Increased expression levels of PIEZO1 in visceral adipose tissue in obesity and type 2 diabetes are triggered by mechanical forces and are associated with inflammation.

Abstract

Background: PIEZO1 has emerged as a mechanoreceptor linked with adipogenesis, adipose tissue (AT) inflammation and insulin resistance. We aimed to determine the impact of obesity and obesity-associated type 2 diabetes (T2D) as well as mechanical compression forces on the expression of PIEZO1 in visceral AT (VAT) and its relation with inflammation.

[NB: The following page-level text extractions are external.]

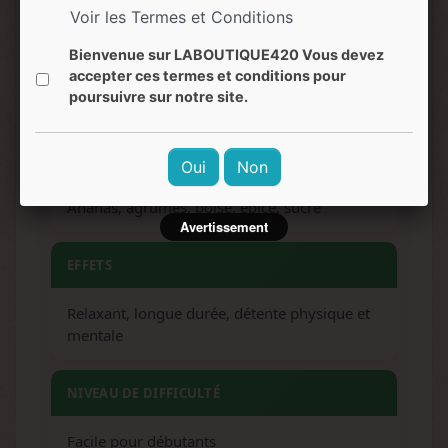
Voir les Termes et Conditions
ARÔMES
Bienvenue sur LABOUTIQUE420 Vous devez
accepter ces termes et conditions pour
poursuivre sur notre site.
Citron, boisé, épicé, skunk, fruité
SAVEURS
Oui
Non
Ananas, agrumes, boisé, épicé, sucré
Avertissement
EFFETS
Relaxant, longue durée, détente physique et
mentale
NIVEAU DE DIFFICULTÉ
Facile pour débutants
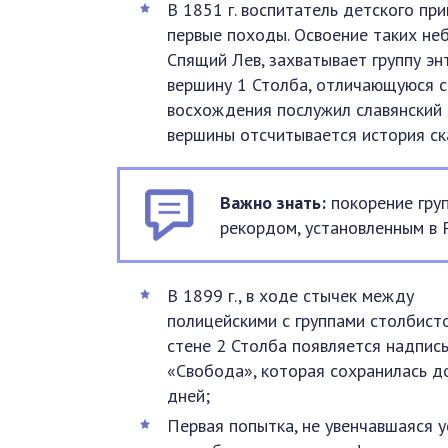
В 1851 г. воспитатель детского п
первые походы. Освоение таких неб
Спящий Лев, захватывает группу эн
вершину 1 Столба, отличающуюся 
восхождения послужил славянский 
вершины отсчитывается история ск
Важно знать:
покорение гру
рекордом, установленным в 
В 1899 г., в ходе стычек между
полицейскими с группами столбисто
стене 2 Столба появляется надпис
«Свобода», которая сохранилась д
дней;
Первая попытка, не увенчавшаяся у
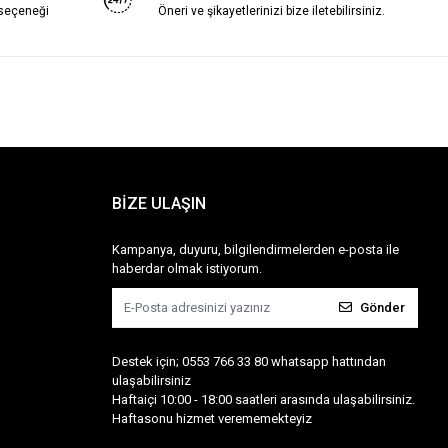
 seçeneği
Öneri ve şikayetlerinizi bize iletebilirsiniz.
BİZE ULAŞIN
Kampanya, duyuru, bilgilendirmelerden e-posta ile
haberdar olmak istiyorum.
Gönder
Destek için; 0553 766 33 80 whatsapp hattından
ulaşabilirsiniz
Haftaiçi 10:00 - 18:00 saatleri arasında ulaşabilirsiniz.
Haftasonu hizmet verememekteyiz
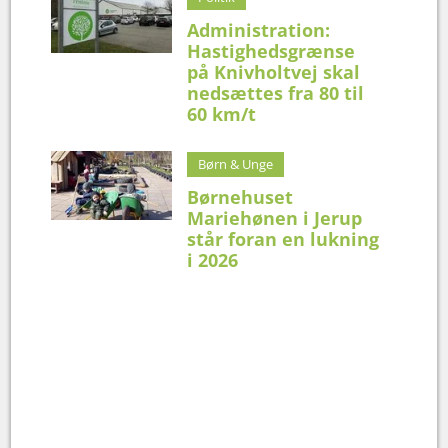
Administration:
Hastighedsgrænse
på Knivholtvej skal
nedsættes fra 80 til
60 km/t
Børn & Unge
Børnehuset
Mariehønen i Jerup
står foran en lukning
i 2026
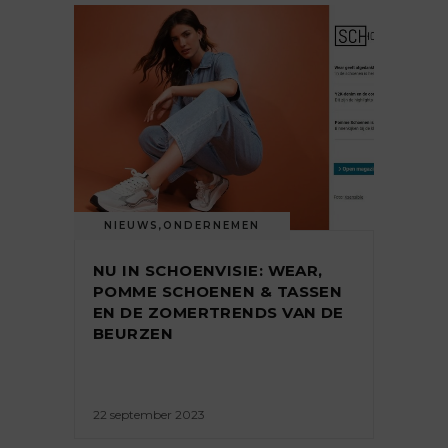
NIEUWS
,
ONDERNEMEN
NU IN SCHOENVISIE: WEAR,
POMME SCHOENEN & TASSEN
EN DE ZOMERTRENDS VAN DE
BEURZEN
22 september 2023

Methods: Blood and VAT samples were obtained from 100 volunteers. Static compression studies in VAT explants were performed to study the PIEZO1 response. The effect of bariatric surgery on the expression of Piezo1 was assessed in a rat model of diet-induced obesity.

Results: Obesity and obesity-associated T2D increased (P < 0.01) gene expression levels of PIEZO1 in VAT mainly due to adipocytes. SWELL1 and key markers of inflammation (NLRP3, NLRP6, IL1B, IL18 and IL8) were also upregulated in VAT in obesity and T2D being significantly associated (P < 0.01) with PIEZO1 levels. We further showed that the static compression of VAT explants promoted an upregulation of PIEZO1 (P < 0.01) and SWELL1 (P < 0.01) expression levels together with a strong increase in the expression and release of key inflammatory mediators. The treatment of THP-1-derived macrophages with the secretome of adipocytes from patients with obesity upregulated (P < 0.001) PIEZO1 levels. Rats undergoing bariatric surgery exhibited decreased (P < 0.01) expression levels of Piezo1 in the epididymal AT.

Conclusions: Static compression triggered an upregulation of PIEZO1 in VAT explants together with a strong inflammation. In addition, the increased expression of PIEZO1 in VAT in obesity and obesity-associated T2D, primarily attributable to adipocytes, is closely associated with SWELL1 and inflammatory markers.